Several years ago, my late beloved friend and mentor John Castle was on his way to his lake house in East Texas when he pulled into a convenience store at the edge of Dallas to fill up with gas. There he encountered a homeless man named Shorty. Perhaps Shorty was panhandling, and perhaps John gave him a handout, I never heard him say for sure. What did happen for certain, though, was that John stopped and took time to engage in conversation with Shorty and learn something about his life. Soon John began to stop regularly at that convenience store where Shorty hung out and they would always talk. As was his nature, John saw Shorty not as a homeless person, but a fellow human being – and a friend.
Jesus and his disciples were leaving Jericho one day when they passed by a blind beggar named Bartimaeus sitting on the side of the road begging. “Jesus, Son of David,” he shouted, “have mercy on me!” “Many rebuked him and told him to be quiet,” the scriptures tell us, but the blind man kept shouting, “Son of David, have mercy on me!” Suddenly, it says, “Jesus stopped . . .”
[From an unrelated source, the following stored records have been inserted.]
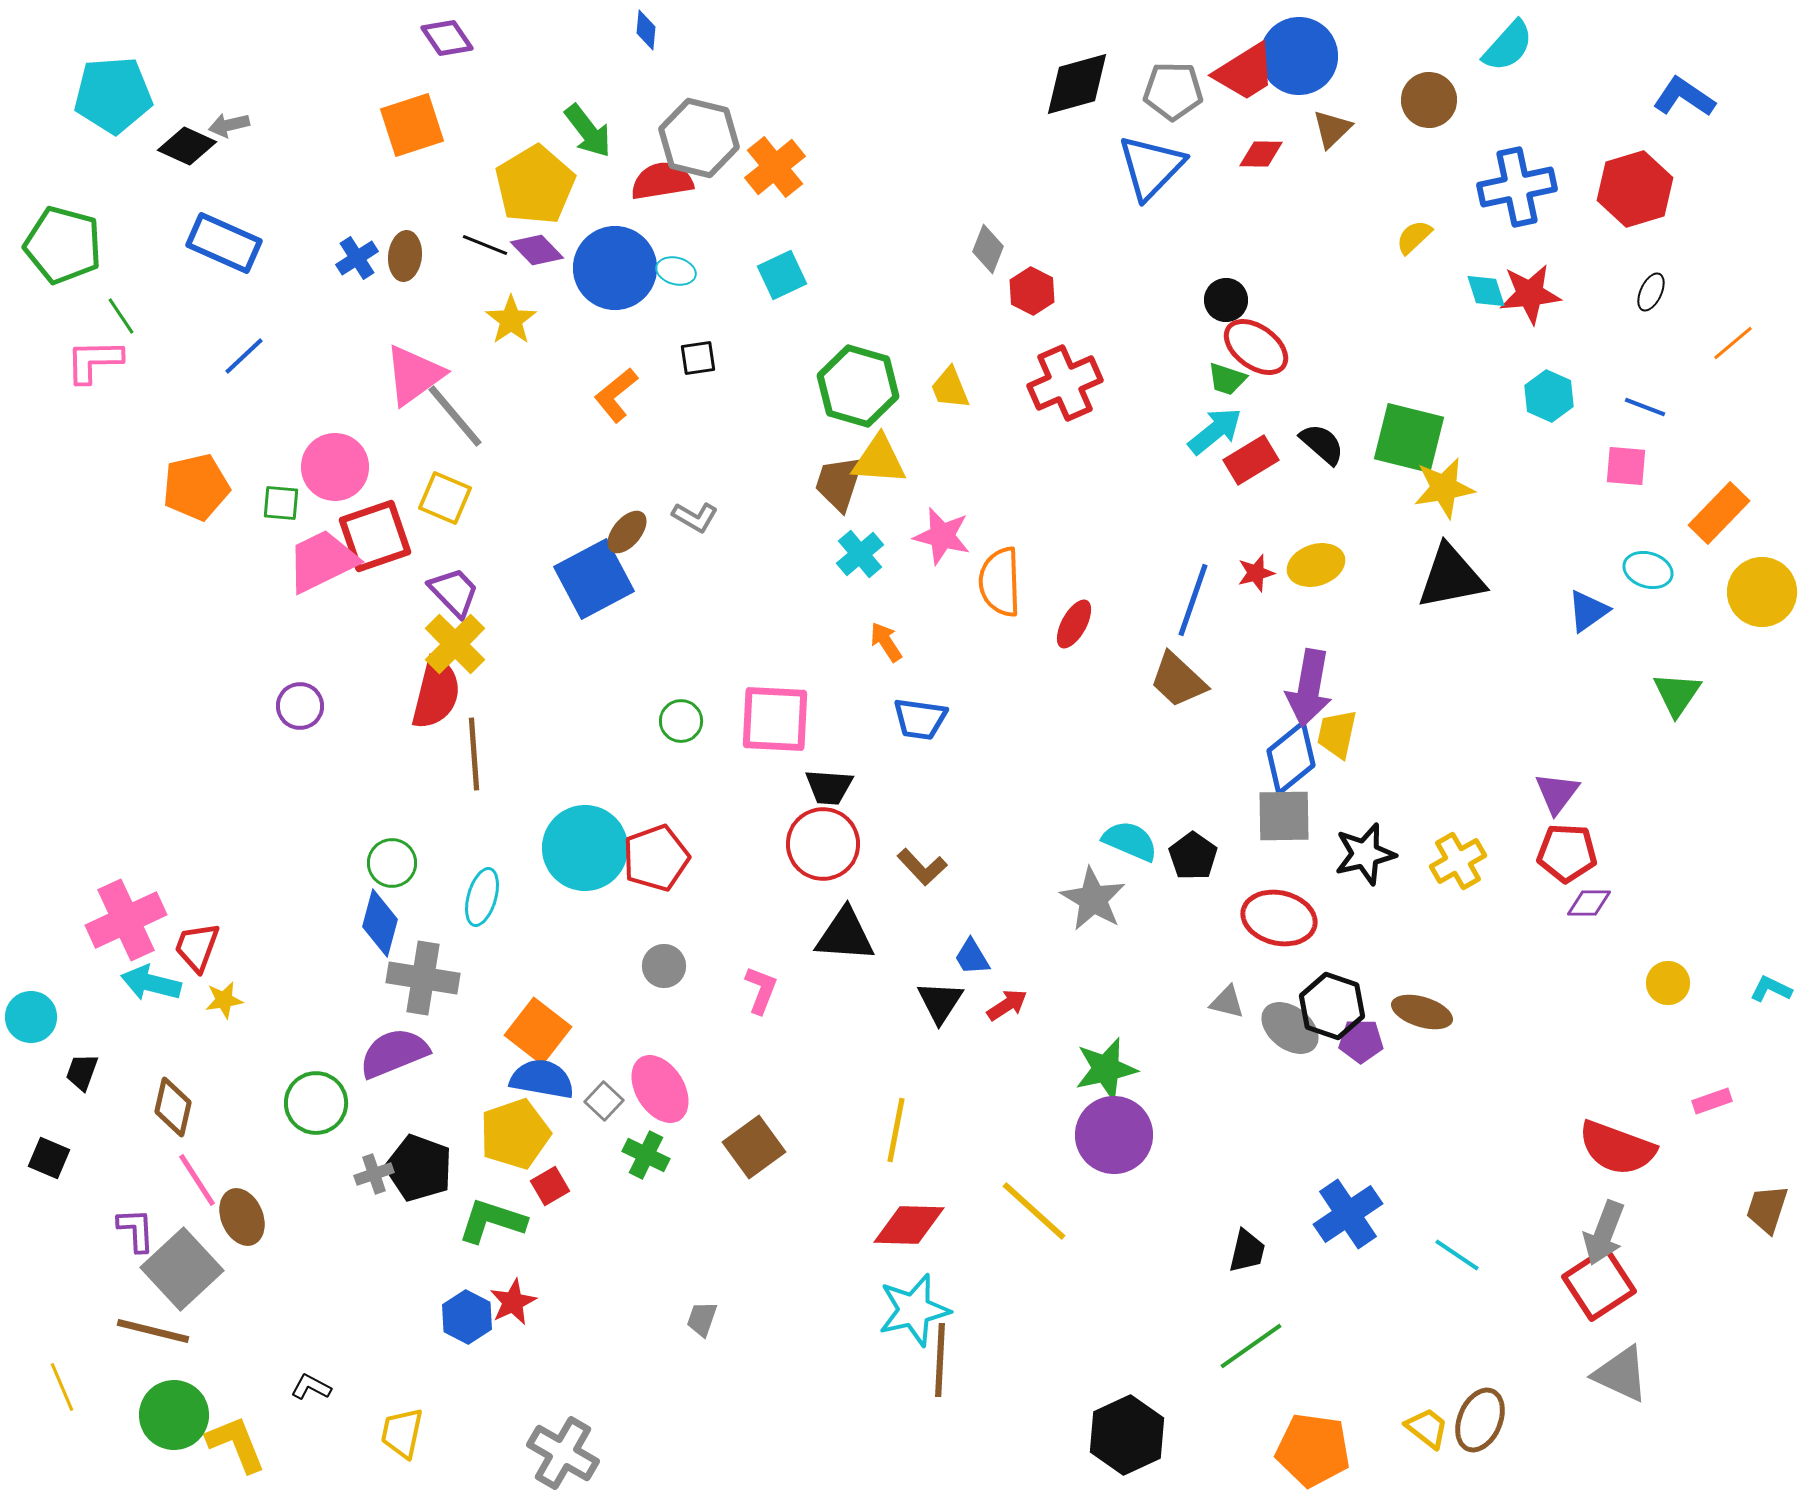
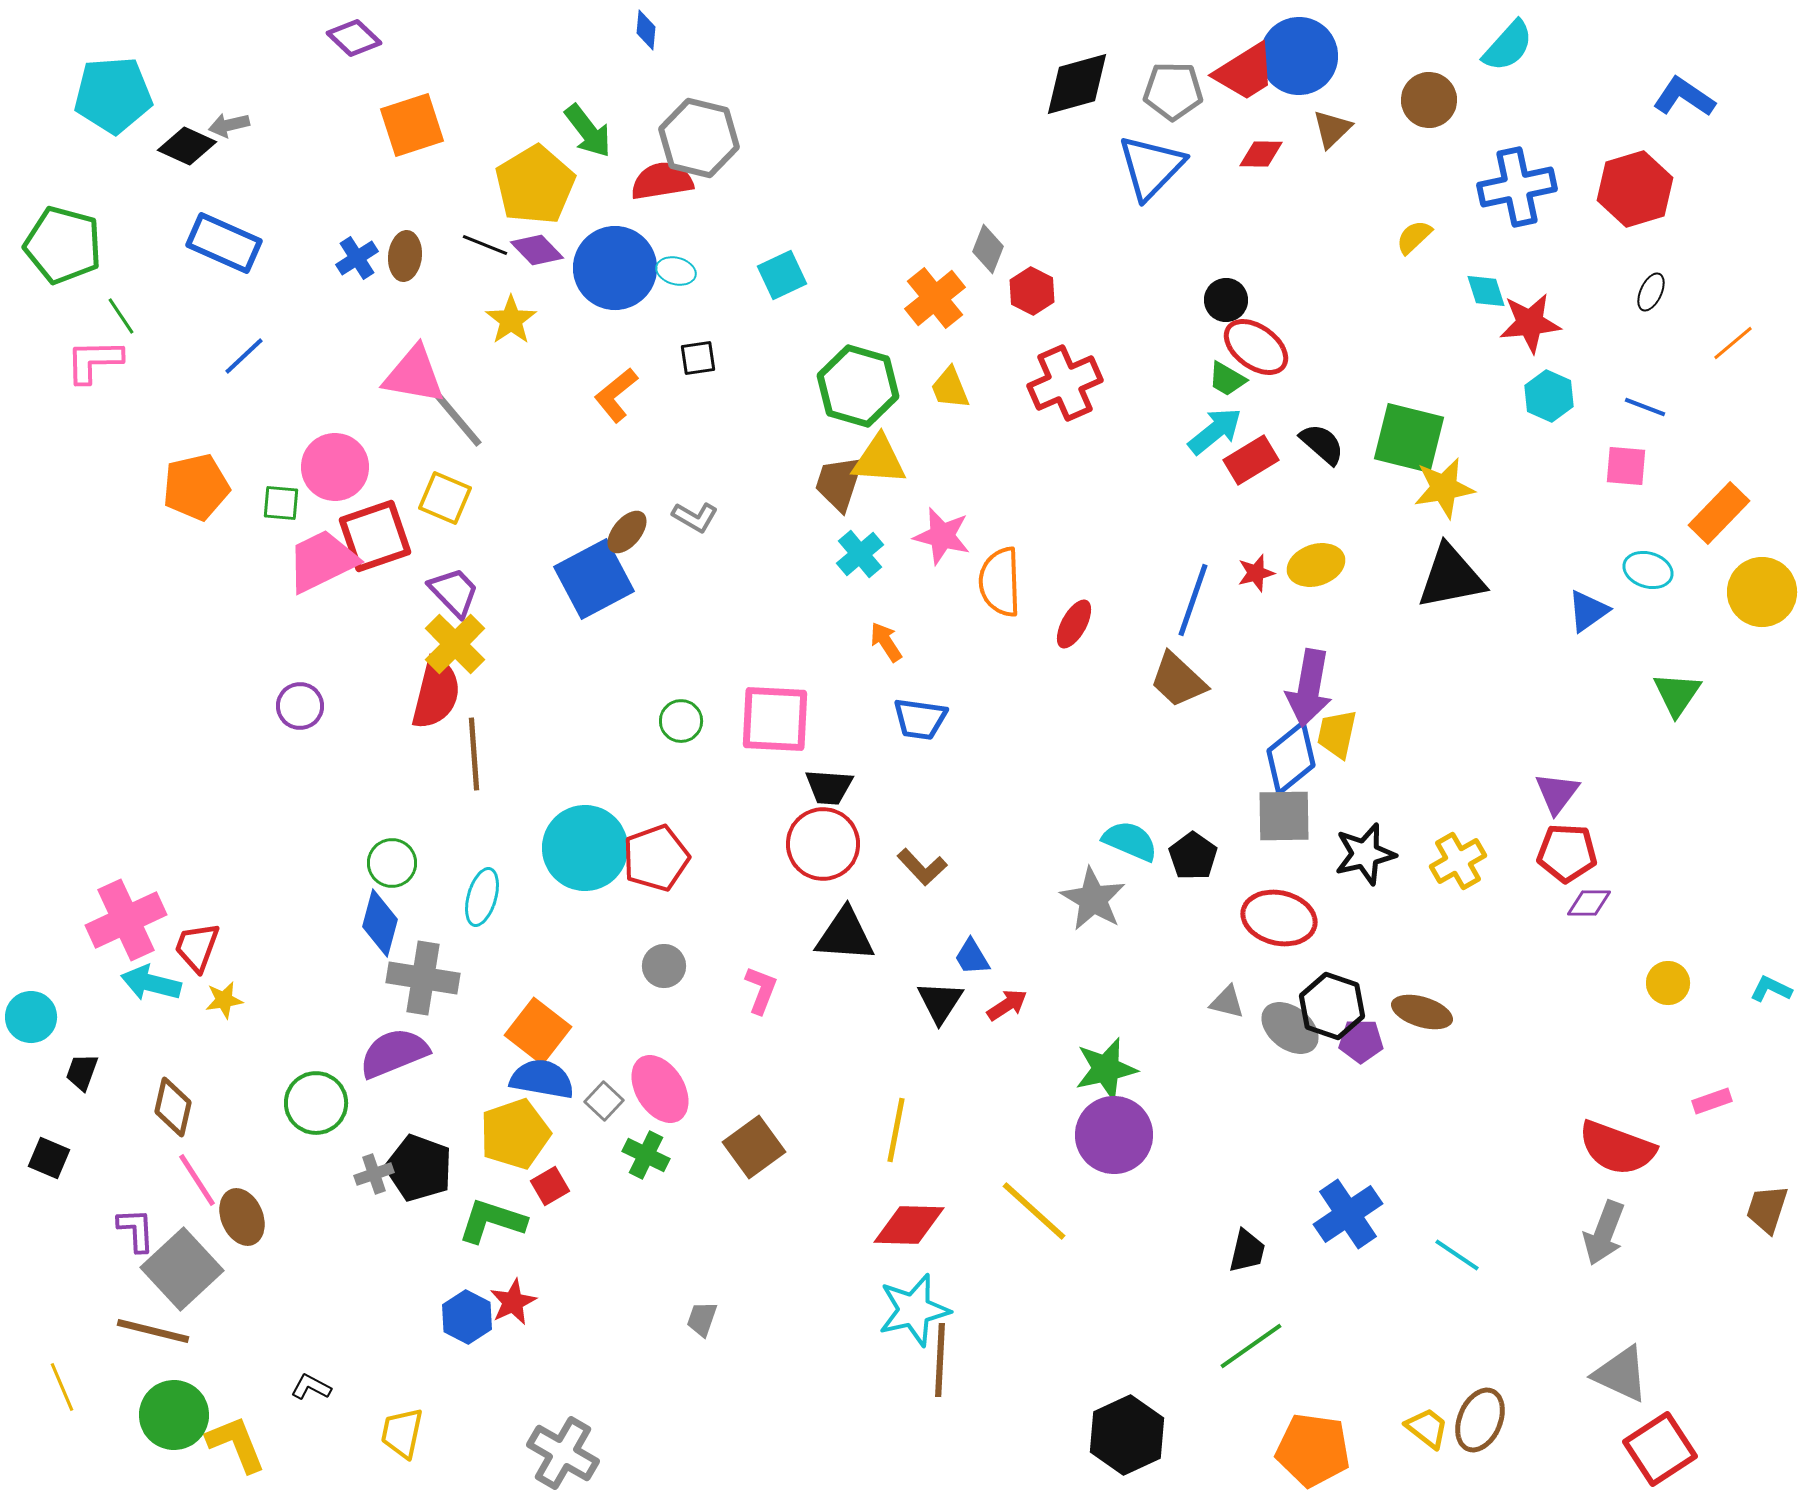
purple diamond at (447, 38): moved 93 px left; rotated 12 degrees counterclockwise
orange cross at (775, 167): moved 160 px right, 131 px down
red star at (1530, 294): moved 29 px down
pink triangle at (414, 375): rotated 46 degrees clockwise
green trapezoid at (1227, 379): rotated 12 degrees clockwise
red square at (1599, 1284): moved 61 px right, 165 px down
Like Jesus, when he encountered Shorty at the convenience store that day, my friend John stopped. Yet, even at my father’s urging I couldn’t stop long enough to comfort a grieving classmate? Shame on me! Jesus must have wept that day. And now, sixty years later I finally wept too. All I can do now is pray that my classmate had had a good life . . . and pray that I had learned a valuable lesson – to stop for those in need.